::: PROVIDED MATERIAL

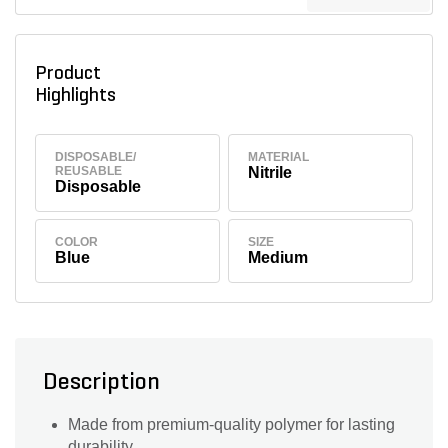
Product
Highlights
DISPOSABLE/
MATERIAL
REUSABLE
Nitrile
Disposable
COLOR
SIZE
Blue
Medium
Description
Made from premium-quality polymer for lasting
durability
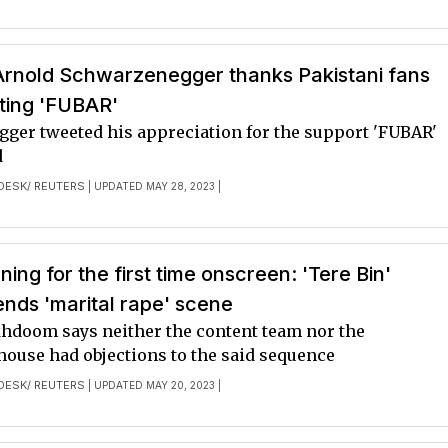
 Arnold Schwarzenegger thanks Pakistani fans
ting 'FUBAR'
ger tweeted his appreciation for the support 'FUBAR'
d
DESK/ REUTERS
| UPDATED MAY 28, 2023 |
ing for the first time onscreen: 'Tere Bin'
ends 'marital rape' scene
doom says neither the content team nor the
house had objections to the said sequence
DESK/ REUTERS
| UPDATED MAY 20, 2023 |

::::::

The expected output is every record above, copied exactly, without pictures.

Product
Highlights
DISPOSABLE/
MATERIAL
REUSABLE
Nitrile
Disposable
COLOR
SIZE
Blue
Medium
Description
Made from premium-quality polymer for lasting
durability
 Arnold Schwarzenegger thanks Pakistani fans
ting 'FUBAR'
ger tweeted his appreciation for the support 'FUBAR'
d
DESK/ REUTERS
| UPDATED MAY 28, 2023 |
ing for the first time onscreen: 'Tere Bin'
ends 'marital rape' scene
doom says neither the content team nor the
house had objections to the said sequence
DESK/ REUTERS
| UPDATED MAY 20, 2023 |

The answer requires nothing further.